Comecei a prestar atenção em mim... Nos meus talentos. Busquei a minha voz. Contornei florestas inteiras e encontrei fieis amigos. Procurei ocupações que me faziam feliz. Fui tantas vezes sozinho ao cinema... ao teatro... encontrei amor e paz em tantos livros e poetas.
Focando em portas abertas, ouvi elogios de professores, “você escreve bem”. Você é tão bonito... tão educado... Ganhei abraços de pessoas inesperadas.
Quando adulto, já que me era proibido na adolescência, descobri o teatro e modifiquei-me ainda mais.
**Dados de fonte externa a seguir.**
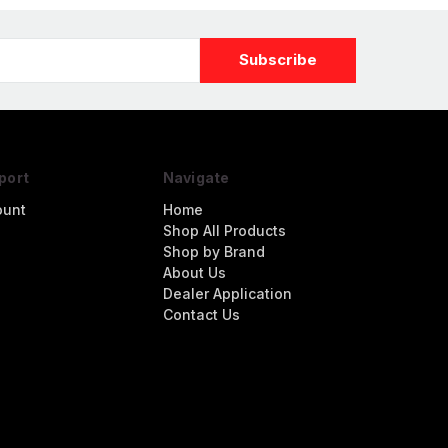
port
Navigate
ount
Home
Shop All Products
Shop by Brand
About Us
Dealer Application
Contact Us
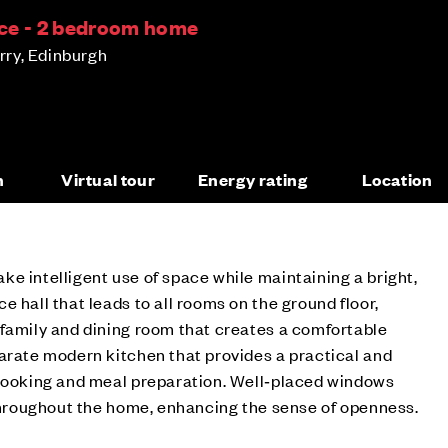
ce - 2 bedroom home
ry, Edinburgh
n
Virtual tour
Energy rating
Location
e intelligent use of space while maintaining a bright,
 hall that leads to all rooms on the ground floor,
 family and dining room that creates a comfortable
arate modern kitchen that provides a practical and
 cooking and meal preparation. Well‑placed windows
 throughout the home, enhancing the sense of openness.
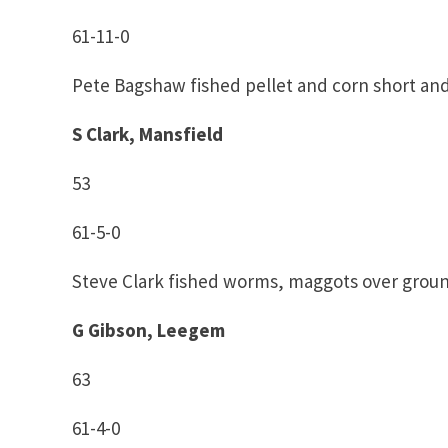
61-11-0
Pete Bagshaw fished pellet and corn short an
S Clark, Mansfield
53
61-5-0
Steve Clark fished worms, maggots over grou
G Gibson, Leegem
63
61-4-0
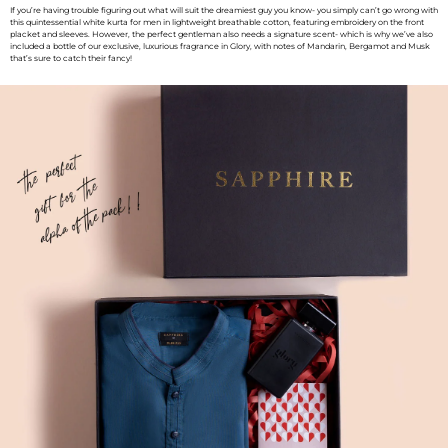
If you’re having trouble figuring out what will suit the dreamiest guy you know- you simply can’t go wrong with
this quintessential white kurta for men in lightweight breathable cotton, featuring embroidery on the front
placket and sleeves. However, the perfect gentleman also needs a signature scent- which is why we’ve also
included a bottle of our exclusive, luxurious fragrance in Glory, with notes of Mandarin, Bergamot and Musk
that’s sure to catch their fancy!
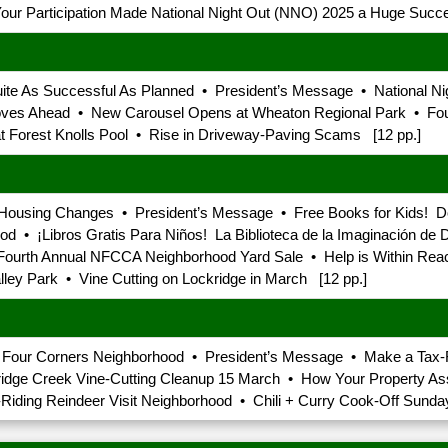
ur Participation Made National Night Out (NNO) 2025 a Huge Succe
ite As Successful As Planned • President’s Message • National Ni
 Moves Ahead • New Carousel Opens at Wheaton Regional Park • F
t Forest Knolls Pool • Rise in Driveway-Paving Scams [12 pp.]
ousing Changes • President’s Message • Free Books for Kids! Doll
 • ¡Libros Gratis Para Niños! La Biblioteca de la Imaginación de D
Fourth Annual NFCCA Neighborhood Yard Sale • Help is Within Reac
ley Park • Vine Cutting on Lockridge in March [12 pp.]
th Four Corners Neighborhood • President’s Message • Make a Tax
idge Creek Vine-Cutting Cleanup 15 March • How Your Property 
iding Reindeer Visit Neighborhood • Chili + Curry Cook-Off Sunda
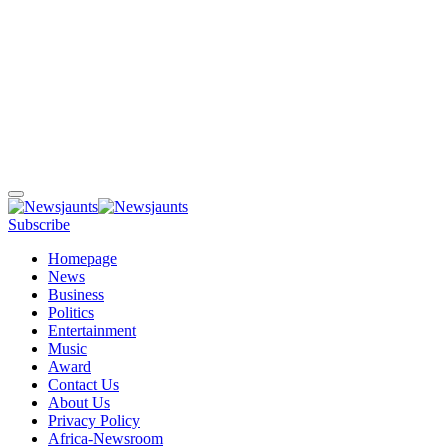
Subscribe
Homepage
News
Business
Politics
Entertainment
Music
Award
Contact Us
About Us
Privacy Policy
Africa-Newsroom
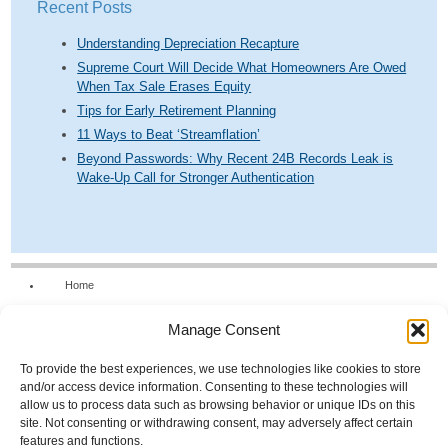
Recent Posts
Understanding Depreciation Recapture
Supreme Court Will Decide What Homeowners Are Owed
When Tax Sale Erases Equity
Tips for Early Retirement Planning
11 Ways to Beat ‘Streamflation’
Beyond Passwords: Why Recent 24B Records Leak is
Wake-Up Call for Stronger Authentication
Home
Our Firm
Manage Consent
Services
News & Tools
To provide the best experiences, we use technologies like cookies to store
and/or access device information. Consenting to these technologies will
Calculators
allow us to process data such as browsing behavior or unique IDs on this
site. Not consenting or withdrawing consent, may adversely affect certain
Resources
features and functions.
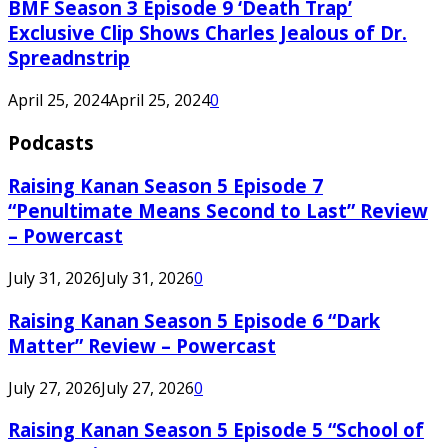
BMF Season 3 Episode 9 ‘Death Trap’
Exclusive Clip Shows Charles Jealous of Dr.
Spreadnstrip
April 25, 2024
April 25, 2024
0
Podcasts
Raising Kanan Season 5 Episode 7
“Penultimate Means Second to Last” Review
– Powercast
July 31, 2026
July 31, 2026
0
Raising Kanan Season 5 Episode 6 “Dark
Matter” Review – Powercast
July 27, 2026
July 27, 2026
0
Raising Kanan Season 5 Episode 5 “School of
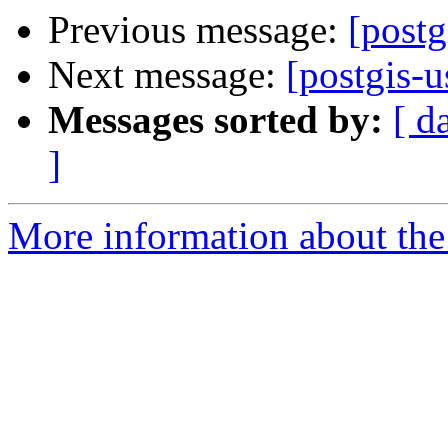
Previous message:
[post
Next message:
[postgis-u
Messages sorted by:
[ d
]
More information about the 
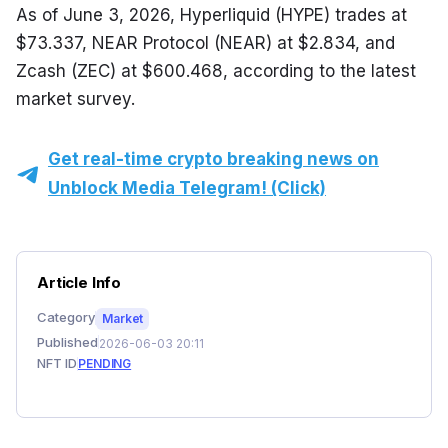
As of June 3, 2026, Hyperliquid (HYPE) trades at 
$73.337, NEAR Protocol (NEAR) at $2.834, and 
Zcash (ZEC) at $600.468, according to the latest 
market survey.
Get real-time crypto breaking news on
Unblock Media Telegram! (Click)
Article Info
Category
Market
Published
2026-06-03 20:11
NFT ID
PENDING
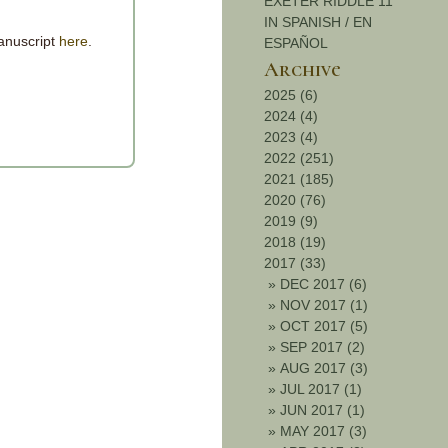
EXETER RIDDLE 11
IN SPANISH / EN
manuscript
here
.
ESPAÑOL
Archive
2025 (6)
2024 (4)
2023 (4)
2022 (251)
2021 (185)
2020 (76)
2019 (9)
2018 (19)
2017 (33)
»
DEC 2017 (6)
»
NOV 2017 (1)
»
OCT 2017 (5)
»
SEP 2017 (2)
»
AUG 2017 (3)
»
JUL 2017 (1)
»
JUN 2017 (1)
»
MAY 2017 (3)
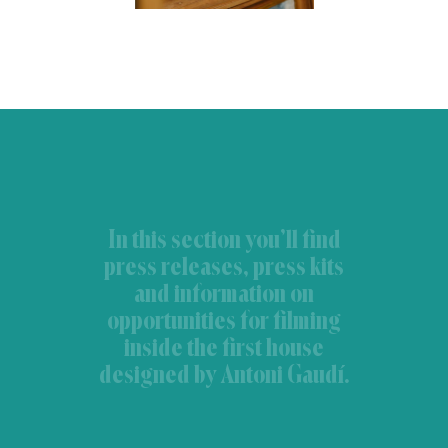
In this section you’ll find
press releases, press kits
and information on
opportunities for filming
inside the first house
designed by Antoni Gaudí.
Envolvi-me em abraços de amigos e, juntos, fizemos uma corrente de amor que nos livrou da própria morte.
Hoje, sei que escrevo para que tantas pessoas sintam o meu amor por elas... rabisco parágrafos para jovens que, assim como eu fui no passado, talvez não se sintam amadas em casa... 
Escrevo para que vocês tenham certeza de que um dia... tudo passa... 
Passou para mim. 
Com o tempo – e acreditem, o tempo passa muito rápido –, vocês encontrarão cada vez mais amigos que amarão seus gestos e não se preocuparão com os tons agudos de suas vozes.
Em breve vocês passarão em universidades, ou arrumarão empregos, ou se mudarão para Berlim, Lisboa, Rio, São Paulo, ou terão filhos, ou quaisquer destas reviravoltas loucas que sempre ocorrem nas vidas de pessoas de bom coração... E as memórias ruins serão apenas um lugar de onde vocês tirarão forças para continuar lutando.
Vocês não se importarão com o que seus tios, ou irmãos, ou pais dirão sobre seu corte de cabelo, suas roupas, seus trabalhos, seus namorados... Pois vocês entenderão que as pessoas são muito infelizes e buscam bodes expiatórios... catam pessoas para diminuírem e se sentirem melhores. Mas vocês não permitirão mais isso, pois... que cada um carregue sua própria amargura!
E vocês viverão... e amarão... e serão felizes...
E saberão que a única missão válida nesta terra é ser feliz fazendo o bem.
Acreditem, eu sou! Hoje canto em karaokês online. Tenho um cachorro lindo chamado Godofredo e um namorado, que muitas vezes me tira do sério. Nestes tempos eu escrevo, monto peças teatrais, viajo para muitos lugares, faço cursos de psicanálise e me matriculo em aulas de dança.
Não me importa hoje, se sou mais feliz do que as pessoas que me ridicularizavam no passado. Só me importa se sou feliz o tanto quanto posso.
Muito do que sinto hoje foi graças a Dra. S., que me ensinou a ter orgulho de ser quem eu era. Por isso...
Muito obrigado Dra. S.,
esteja a senhora onde estiver.



P.S.: A propósito eu e minha mãe somos muito amigos hoje em dia. Mas isto é história para um outro texto... qualquer dia... quem sabe...



SAULO SISNANDO
e-mail: saulosisnandoescritor@gmail.com

15 de fevereiro de 2019

*Neste blog e nestes textos, eu estou falando de mim. Sei que a questão LGBTI+ e das demais minorias é plural, por isso sou tão pessoal aqui. Espero que outras pessoas se identifiquem, mas entendo aquelas que viveram outras histórias, outras dores, outras guerras
Estou falando de um tema, mas não ouso falar por todos.